Mark my words: Election fallout

"It’s not, as they say, over until the fat lady sings. But I think most people can now hear her clearing her throat."

PopCon Director, Mark Littlewood, provides his analysis of May 1st elections.

 

What to make of the message sent to the political classes by voters on May 1st? 

From a Conservative Party perspective, I am reminded of a comedy skit featuring Peter Cook and Dudley Moore. Cook assumes the role of the aristocratic and rather unhinged owner of the Frog and Peach restaurant and Moore of his interviewer. Moore suggests that the financial record of the restaurant suggests the enterprise has been a disaster. Cook firmly rejects this assertion saying that “disaster” is not the right word at all. Instead, he insists, it would be much more apt to describe it as a “catastrophe”.

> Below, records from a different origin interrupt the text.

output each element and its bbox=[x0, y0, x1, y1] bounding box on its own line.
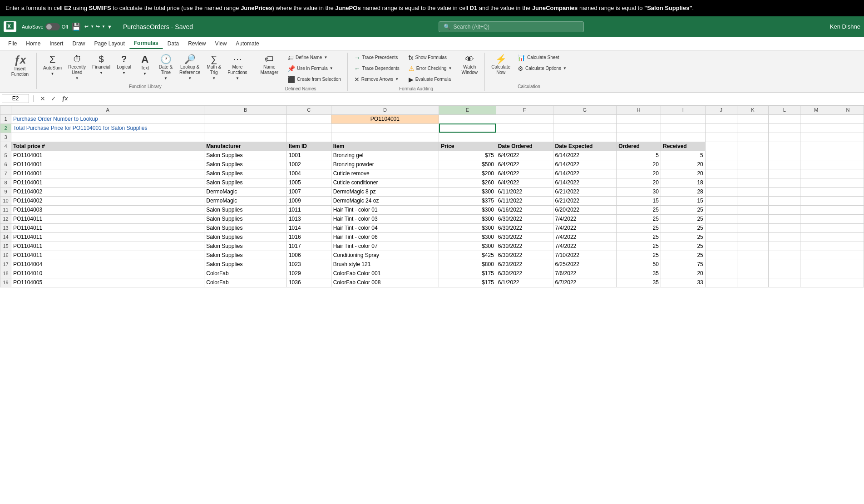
menu-file[interactable]: File bbox=[4, 39, 21, 49]
cell-E6[interactable]: $500 bbox=[439, 160, 496, 169]
cell-H8[interactable]: 20 bbox=[617, 178, 661, 187]
cell-F3[interactable] bbox=[496, 133, 553, 142]
cell-I16[interactable]: 25 bbox=[661, 251, 705, 260]
recently-used-dropdown[interactable]: ▼ bbox=[75, 76, 79, 80]
cell-A15[interactable]: PO1104011 bbox=[11, 242, 204, 251]
cancel-button[interactable]: ✕ bbox=[38, 94, 47, 103]
cell-K11[interactable] bbox=[737, 205, 769, 214]
cell-G9[interactable]: 6/21/2022 bbox=[553, 187, 617, 196]
cell-C11[interactable]: 1011 bbox=[286, 205, 331, 214]
cell-G3[interactable] bbox=[553, 133, 617, 142]
cell-C18[interactable]: 1029 bbox=[286, 269, 331, 278]
cell-N7[interactable] bbox=[832, 169, 864, 178]
cell-M8[interactable] bbox=[800, 178, 832, 187]
cell-L6[interactable] bbox=[769, 160, 800, 169]
cell-G6[interactable]: 6/14/2022 bbox=[553, 160, 617, 169]
cell-J14[interactable] bbox=[705, 232, 737, 242]
cell-L13[interactable] bbox=[769, 223, 800, 232]
redo-dropdown[interactable]: ▼ bbox=[102, 25, 105, 29]
logical-button[interactable]: ? Logical ▼ bbox=[114, 53, 134, 77]
cell-F12[interactable]: 6/30/2022 bbox=[496, 214, 553, 223]
cell-B10[interactable]: DermoMagic bbox=[204, 196, 287, 205]
cell-K13[interactable] bbox=[737, 223, 769, 232]
cell-M19[interactable] bbox=[800, 278, 832, 287]
customize-icon[interactable]: ▼ bbox=[107, 24, 112, 30]
cell-D8[interactable]: Cuticle conditioner bbox=[331, 178, 439, 187]
cell-I19[interactable]: 33 bbox=[661, 278, 705, 287]
col-header-A[interactable]: A bbox=[11, 105, 204, 114]
cell-I11[interactable]: 25 bbox=[661, 205, 705, 214]
cell-L14[interactable] bbox=[769, 232, 800, 242]
cell-reference-box[interactable] bbox=[2, 94, 29, 103]
row-header-6[interactable]: 6 bbox=[0, 160, 11, 169]
calculate-sheet-button[interactable]: 📊 Calculate Sheet bbox=[515, 53, 569, 63]
cell-J11[interactable] bbox=[705, 205, 737, 214]
lookup-reference-dropdown[interactable]: ▼ bbox=[188, 76, 192, 80]
recently-used-button[interactable]: ⏱ RecentlyUsed ▼ bbox=[65, 53, 89, 82]
cell-H15[interactable]: 25 bbox=[617, 242, 661, 251]
cell-C2[interactable] bbox=[286, 124, 331, 133]
cell-N9[interactable] bbox=[832, 187, 864, 196]
cell-E12[interactable]: $300 bbox=[439, 214, 496, 223]
cell-A1[interactable]: Purchase Order Number to Lookup bbox=[11, 114, 204, 124]
cell-D2[interactable] bbox=[331, 124, 439, 133]
formula-input[interactable] bbox=[72, 94, 862, 103]
cell-K17[interactable] bbox=[737, 260, 769, 269]
cell-A8[interactable]: PO1104001 bbox=[11, 178, 204, 187]
cell-I6[interactable]: 20 bbox=[661, 160, 705, 169]
cell-D9[interactable]: DermoMagic 8 pz bbox=[331, 187, 439, 196]
cell-H14[interactable]: 25 bbox=[617, 232, 661, 242]
cell-I17[interactable]: 75 bbox=[661, 260, 705, 269]
cell-L18[interactable] bbox=[769, 269, 800, 278]
cell-K12[interactable] bbox=[737, 214, 769, 223]
more-functions-dropdown[interactable]: ▼ bbox=[236, 76, 239, 80]
cell-L11[interactable] bbox=[769, 205, 800, 214]
row-header-5[interactable]: 5 bbox=[0, 151, 11, 160]
cell-B18[interactable]: ColorFab bbox=[204, 269, 287, 278]
cell-D6[interactable]: Bronzing powder bbox=[331, 160, 439, 169]
cell-D15[interactable]: Hair Tint - color 07 bbox=[331, 242, 439, 251]
cell-G10[interactable]: 6/21/2022 bbox=[553, 196, 617, 205]
cell-L8[interactable] bbox=[769, 178, 800, 187]
cell-N17[interactable] bbox=[832, 260, 864, 269]
cell-L19[interactable] bbox=[769, 278, 800, 287]
cell-J5[interactable] bbox=[705, 151, 737, 160]
cell-K4[interactable] bbox=[737, 142, 769, 151]
cell-G18[interactable]: 7/6/2022 bbox=[553, 269, 617, 278]
cell-F7[interactable]: 6/4/2022 bbox=[496, 169, 553, 178]
menu-draw[interactable]: Draw bbox=[68, 39, 89, 49]
cell-H5[interactable]: 5 bbox=[617, 151, 661, 160]
cell-G11[interactable]: 6/20/2022 bbox=[553, 205, 617, 214]
create-from-selection-button[interactable]: ⬛ Create from Selection bbox=[285, 74, 344, 84]
cell-I9[interactable]: 28 bbox=[661, 187, 705, 196]
cell-H9[interactable]: 30 bbox=[617, 187, 661, 196]
cell-K1[interactable] bbox=[737, 114, 769, 124]
cell-H13[interactable]: 25 bbox=[617, 223, 661, 232]
calculate-options-dropdown[interactable]: ▼ bbox=[563, 66, 567, 70]
cell-D19[interactable]: ColorFab Color 008 bbox=[331, 278, 439, 287]
row-header-1[interactable]: 1 bbox=[0, 114, 11, 124]
cell-H17[interactable]: 50 bbox=[617, 260, 661, 269]
name-manager-button[interactable]: 🏷 NameManager bbox=[258, 53, 281, 77]
cell-K19[interactable] bbox=[737, 278, 769, 287]
cell-F14[interactable]: 6/30/2022 bbox=[496, 232, 553, 242]
cell-F4[interactable]: Date Ordered bbox=[496, 142, 553, 151]
cell-I15[interactable]: 25 bbox=[661, 242, 705, 251]
cell-J2[interactable] bbox=[705, 124, 737, 133]
cell-J15[interactable] bbox=[705, 242, 737, 251]
cell-H11[interactable]: 25 bbox=[617, 205, 661, 214]
cell-K14[interactable] bbox=[737, 232, 769, 242]
cell-N12[interactable] bbox=[832, 214, 864, 223]
cell-D18[interactable]: ColorFab Color 001 bbox=[331, 269, 439, 278]
cell-A18[interactable]: PO1104010 bbox=[11, 269, 204, 278]
cell-H19[interactable]: 35 bbox=[617, 278, 661, 287]
cell-M4[interactable] bbox=[800, 142, 832, 151]
cell-C1[interactable] bbox=[286, 114, 331, 124]
watch-window-button[interactable]: 👁 WatchWindow bbox=[458, 53, 481, 77]
cell-G8[interactable]: 6/14/2022 bbox=[553, 178, 617, 187]
cell-H6[interactable]: 20 bbox=[617, 160, 661, 169]
cell-L10[interactable] bbox=[769, 196, 800, 205]
text-dropdown[interactable]: ▼ bbox=[143, 72, 147, 76]
cell-D16[interactable]: Conditioning Spray bbox=[331, 251, 439, 260]
cell-J10[interactable] bbox=[705, 196, 737, 205]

For Tories, it is impossible to pretend that the vote last week was anything other than appalling. Two thirds of seats being defended were lost and the Conservatives failed to retain control of a single council. Paul Bristow did manage to claim the Cambridgeshire mayoralty from Labour, but everywhere else the picture was between bleak and apocalyptic.

According to Sir John Curtice, had last week’s voting patterns been mapped onto a nationwide General Election, the Conservative Party would have come fourth in vote share – with a risible 15% - and secured just twelve seats in the House of Commons. That would not be a disappointing or mixed set of results, it would count as an extinction level event.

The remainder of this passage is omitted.